Crisi di Governo, il presidente Conte si affida al nuovo gruppo parlamentare “MAIE 2023”. Si tratta dei cosiddetti Responsabili per esclude definitivamente Italia Viva e Renzi. Al Senato, martedì prossimo, il governo potrebbe ottenere anche la fiducia con una maggioranza semplice (161-162 voti), formalmente tutto legittimo ma nella pratica Conte si avvierebbe in un percorso minato. Con la speranza di potenziare numericamente il gruppo dei responsabili. Ai nomi apparsi sui giornali come già arruolati tra i Responsabili sono piovute subito le smentite: dalle renziane Donatella Conzatti e Gelsomina Vono, fino all’ex M5s Carlo Martelli e a Barbara Masini di Fi. Un altro ex pentastellato Gianni Marilotti, oggi nelle Autonomie, pur rifiutando di aderire al nascente gruppo, ha confermato il suo sostegno a Conte, facendo così salire a 148 i voti che questi ha nel cassetto, dopo l’uscita dei 18 di Iv. Chi in queste ore tiene i conti aggiunge i due voti dei senatori a vita Mario Monti ed Elena Cattaneo che sono sempre venuti a votare la fiducia.
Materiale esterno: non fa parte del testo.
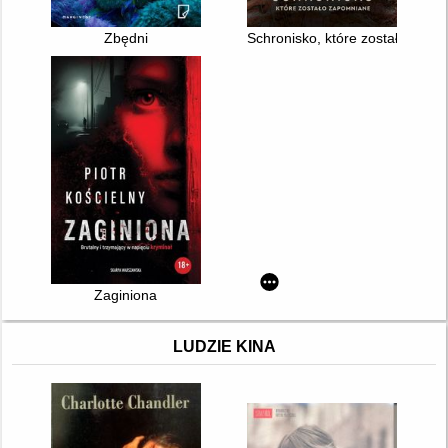
Zbędni
Schronisko, które zostało zap
Zaginiona
LUDZIE KINA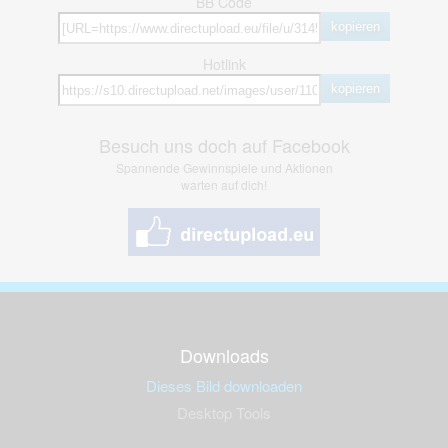
BB Code
kopieren
Hotlink
kopieren
Besuch uns doch auf Facebook
Spannende Gewinnspiele und Aktionen
warten auf dich!
Downloads
Dieses Bild downloaden
Desktop Tools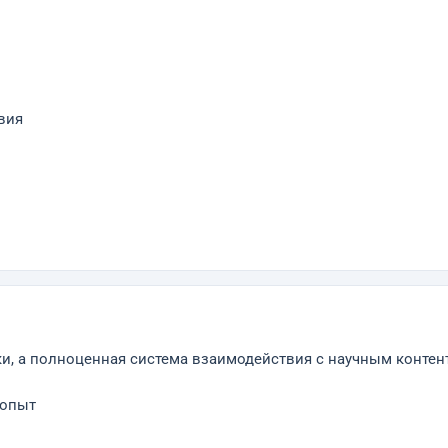
вия
ки, а полноценная система взаимодействия с научным контен
 опыт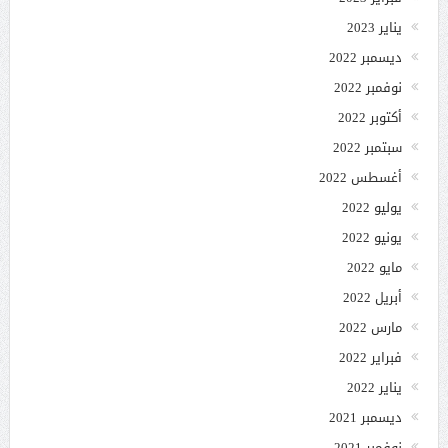
يناير 2023
ديسمبر 2022
نوفمبر 2022
أكتوبر 2022
سبتمبر 2022
أغسطس 2022
يوليو 2022
يونيو 2022
مايو 2022
أبريل 2022
مارس 2022
فبراير 2022
يناير 2022
ديسمبر 2021
نوفمبر 2021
Quota 152 si raggiunge con altri due ex M5s che hanno dichiarato la propria disponibilità, cioè Gregorio De Falco e Tiziana Drago, e lì ad oggi ci si ferma: infatti molti altri nomi apparsi sui quotidiani già votano per Conte (i tre senatori del Maie, gli ex Fi Fantetti e Lonardo, gli ex M5s Fattori e Nunes, ecc). Ma tanto basta dopo che Renzi ha fatto filtrare l’ipotesi di una astensione di Iv, per evitare l’uscita dal gruppo di qualche suo senatore.